Fatty acids are known to play a key role in promoting the loss of insulin sensitivity causing insulin resistance and type 2 diabetes. However, underlying mechanism involved here is still unclear. Incubation of rat skeletal muscle cells with palmitate followed by I(125)- insulin binding to the plasma membrane receptor preparation demonstrated a two-fold decrease in receptor occupation. In searching the cause for this reduction, we found that palmitate inhibition of insulin receptor (IR) gene expression effecting reduced amount of IR protein in skeletal muscle cells. This was followed by the inhibition of insulin-stimulated IRbeta tyrosine phosphorylation that consequently resulted inhibition of insulin receptor substrate 1 (IRS 1) and IRS 1 associated phosphatidylinositol-3 kinase (PI3 Kinase), phosphoinositide dependent kinase-1 (PDK 1) phosphorylation. PDK 1 dependent phosphorylation of PKCzeta and Akt/PKB were also inhibited by palmitate.
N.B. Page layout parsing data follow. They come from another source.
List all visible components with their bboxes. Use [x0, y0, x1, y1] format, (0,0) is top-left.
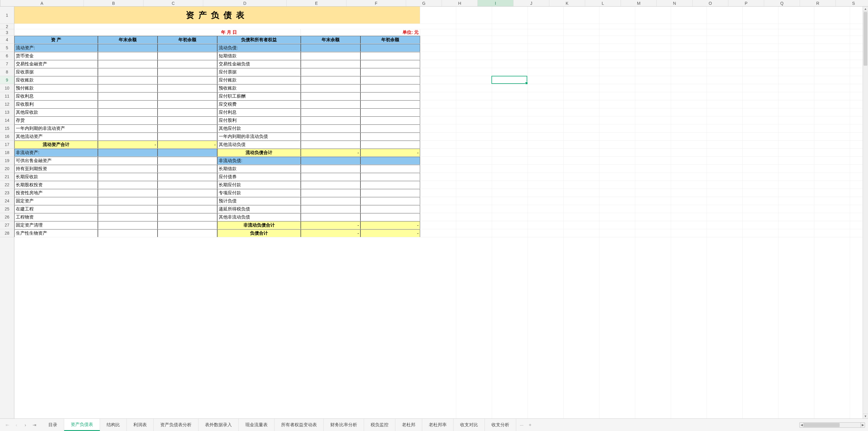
- cell-B14[interactable]: [98, 116, 158, 124]
- cell-D22[interactable]: 长期应付款: [217, 181, 301, 189]
- cell-D17[interactable]: 其他流动负债: [217, 141, 301, 149]
- cell-C22[interactable]: [158, 181, 217, 189]
- row-header-23[interactable]: 23: [0, 189, 14, 197]
- sheet-tab[interactable]: 资产负债表: [64, 419, 100, 431]
- cell-A21[interactable]: 长期应收款: [14, 173, 98, 181]
- row-header-17[interactable]: 17: [0, 141, 14, 149]
- cell-D7[interactable]: 交易性金融负债: [217, 60, 301, 68]
- cell-C17[interactable]: -: [158, 141, 217, 149]
- cell-D5[interactable]: 流动负债:: [217, 44, 301, 52]
- vertical-scroll-thumb[interactable]: [864, 12, 867, 66]
- row-header-21[interactable]: 21: [0, 173, 14, 181]
- cell-E10[interactable]: [301, 84, 361, 92]
- cell-B21[interactable]: [98, 173, 158, 181]
- unit-label[interactable]: 单位: 元: [361, 29, 420, 36]
- header-boy2[interactable]: 年初余额: [361, 36, 420, 44]
- row-header-15[interactable]: 15: [0, 124, 14, 132]
- cell-B13[interactable]: [98, 109, 158, 116]
- tab-overflow-icon[interactable]: ···: [520, 422, 524, 427]
- tab-next-icon[interactable]: ›: [22, 422, 29, 428]
- cell-B19[interactable]: [98, 157, 158, 165]
- cell-A5[interactable]: 流动资产:: [14, 44, 98, 52]
- tab-prev-icon[interactable]: ‹: [13, 422, 20, 428]
- row-header-6[interactable]: 6: [0, 52, 14, 60]
- row-header-28[interactable]: 28: [0, 229, 14, 237]
- cell-C6[interactable]: [158, 52, 217, 60]
- scroll-right-icon[interactable]: ▶: [861, 423, 865, 427]
- cell-E22[interactable]: [301, 181, 361, 189]
- row-header-20[interactable]: 20: [0, 165, 14, 173]
- cell-C27[interactable]: [158, 221, 217, 229]
- sheet-tab[interactable]: 结构比: [100, 419, 127, 431]
- cell-D18[interactable]: 流动负债合计: [217, 149, 301, 157]
- row-header-1[interactable]: 1: [0, 6, 14, 24]
- cell-B12[interactable]: [98, 100, 158, 109]
- cell-A7[interactable]: 交易性金融资产: [14, 60, 98, 68]
- sheet-tab[interactable]: 老杜邦: [395, 419, 422, 431]
- cell-E16[interactable]: [301, 132, 361, 141]
- cell-F5[interactable]: [361, 44, 420, 52]
- header-eoy2[interactable]: 年末余额: [301, 36, 361, 44]
- date-label[interactable]: 年 月 日: [158, 29, 301, 36]
- cell-A15[interactable]: 一年内到期的非流动资产: [14, 124, 98, 132]
- horizontal-scrollbar[interactable]: ◀ ▶: [799, 422, 865, 428]
- sheet-tab[interactable]: 资产负债表分析: [154, 419, 198, 431]
- cell-A12[interactable]: 应收股利: [14, 100, 98, 109]
- cell-grid[interactable]: 资产负债表年 月 日单位: 元资 产年末余额年初余额负债和所有者权益年末余额年初…: [14, 6, 868, 419]
- column-header-L[interactable]: L: [585, 0, 621, 6]
- cell-F24[interactable]: [361, 197, 420, 205]
- cell-E24[interactable]: [301, 197, 361, 205]
- cell-E20[interactable]: [301, 165, 361, 173]
- cell-C5[interactable]: [158, 44, 217, 52]
- cell-C25[interactable]: [158, 205, 217, 213]
- cell-A27[interactable]: 固定资产清理: [14, 221, 98, 229]
- scroll-down-icon[interactable]: ▼: [863, 414, 868, 419]
- cell-F28[interactable]: -: [361, 229, 420, 237]
- cell-D19[interactable]: 非流动负债:: [217, 157, 301, 165]
- row-header-2[interactable]: 2: [0, 24, 14, 29]
- sheet-tab[interactable]: 收支对比: [454, 419, 485, 431]
- cell-E12[interactable]: [301, 100, 361, 109]
- row-header-7[interactable]: 7: [0, 60, 14, 68]
- cell-F22[interactable]: [361, 181, 420, 189]
- sheet-tab[interactable]: 财务比率分析: [324, 419, 364, 431]
- cell-C28[interactable]: [158, 229, 217, 237]
- sheet-tab[interactable]: 目录: [42, 419, 64, 431]
- cell-B23[interactable]: [98, 189, 158, 197]
- cell-A28[interactable]: 生产性生物资产: [14, 229, 98, 237]
- cell-B28[interactable]: [98, 229, 158, 237]
- cell-E8[interactable]: [301, 68, 361, 76]
- cell-C11[interactable]: [158, 92, 217, 100]
- cell-C12[interactable]: [158, 100, 217, 109]
- cell-B16[interactable]: [98, 132, 158, 141]
- cell-B6[interactable]: [98, 52, 158, 60]
- row-header-10[interactable]: 10: [0, 84, 14, 92]
- cell-A16[interactable]: 其他流动资产: [14, 132, 98, 141]
- cell-C19[interactable]: [158, 157, 217, 165]
- cell-C21[interactable]: [158, 173, 217, 181]
- cell-C9[interactable]: [158, 76, 217, 84]
- cell-C26[interactable]: [158, 213, 217, 221]
- cell-B9[interactable]: [98, 76, 158, 84]
- sheet-tab[interactable]: 所有者权益变动表: [275, 419, 324, 431]
- column-header-C[interactable]: C: [144, 0, 203, 6]
- cell-D10[interactable]: 预收账款: [217, 84, 301, 92]
- cell-D11[interactable]: 应付职工薪酬: [217, 92, 301, 100]
- cell-D26[interactable]: 其他非流动负债: [217, 213, 301, 221]
- cell-A22[interactable]: 长期股权投资: [14, 181, 98, 189]
- cell-A9[interactable]: 应收账款: [14, 76, 98, 84]
- sheet-tab[interactable]: 现金流量表: [239, 419, 275, 431]
- sheet-title[interactable]: 资产负债表: [14, 6, 420, 24]
- cell-E23[interactable]: [301, 189, 361, 197]
- cell-A6[interactable]: 货币资金: [14, 52, 98, 60]
- cell-C13[interactable]: [158, 109, 217, 116]
- cell-A18[interactable]: 非流动资产:: [14, 149, 98, 157]
- column-header-D[interactable]: D: [203, 0, 287, 6]
- column-header-B[interactable]: B: [84, 0, 144, 6]
- cell-D25[interactable]: 递延所得税负债: [217, 205, 301, 213]
- column-header-O[interactable]: O: [692, 0, 728, 6]
- cell-D13[interactable]: 应付利息: [217, 109, 301, 116]
- select-all-corner[interactable]: [0, 0, 0, 6]
- cell-D27[interactable]: 非流动负债合计: [217, 221, 301, 229]
- cell-E27[interactable]: -: [301, 221, 361, 229]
Surprisingly, although PKCepsilon phosphorylation is PDK1 dependent, palmitate effected its constitutive phosphorylation independent of PDK1. Time kinetics study showed translocation of palmitate induced phosphorylated PKCepsilon from cell membrane to nuclear region and its possible association with the inhibition of IR gene transcription. Our study suggests one of the pathways through which fatty acid can induce insulin resistance in skeletal muscle cell.